Reputation: 245
Spark Version: 2.1
Scala Version: 2.11
I have a dataframe with following structure before writing it and store into parquet file. It has lot of other columns but i cut it short to only 2 columns for clarity:
+---+--------------------+
|day| table_row |
+---+--------------------+
| 8|[,129,,,,,J,WENDI...|
| 8|[_DELETE_THIS_,_D...|
| 8|[_DELETE_THIS_,_D...|
...and the schema looks like this:
root
|-- day: long (nullable = true)
|-- table_row: struct (nullable = true)
| |-- DATE: string (nullable = true)
| |-- ADMISSION_NUM: string (nullable = true)

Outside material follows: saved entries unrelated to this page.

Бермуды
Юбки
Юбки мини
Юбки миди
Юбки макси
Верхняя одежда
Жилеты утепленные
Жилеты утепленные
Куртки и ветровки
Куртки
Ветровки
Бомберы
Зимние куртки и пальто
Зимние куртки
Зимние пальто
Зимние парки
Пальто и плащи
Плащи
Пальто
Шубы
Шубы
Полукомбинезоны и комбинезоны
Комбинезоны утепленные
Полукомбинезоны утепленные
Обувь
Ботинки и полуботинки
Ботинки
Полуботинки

| |-- SOURCE_CODE: string (nullable = true)
etc..
'table_row' has over 100 data elements and i only posted a snippet. During processing i had to create couple of dummy rows with each field populated with "_DELETE_THIS_". For every normal row i have 2 dummy rows. Now i am trying to filter these dummy rows out of the dataframe and write only the valid rows but i am not able to do that using any means. I tried a couple ways but couldnt find a proper solution. Can someone help me this?
Thanks Qubiter
Upvotes: 0
Views: 2980
Reputation: 41957
You can use filter
function. You can take any field element from table_row as you said that each field is populated with _DELETE_THIS_
val finalDF = df.filter($"table_row.DATE" =!= "_DELETE_THIS_")
Here $"table_row.DATE"
is how you call DATE
element of the struct
column.
I hope the answer is helpful.
Upvotes: 1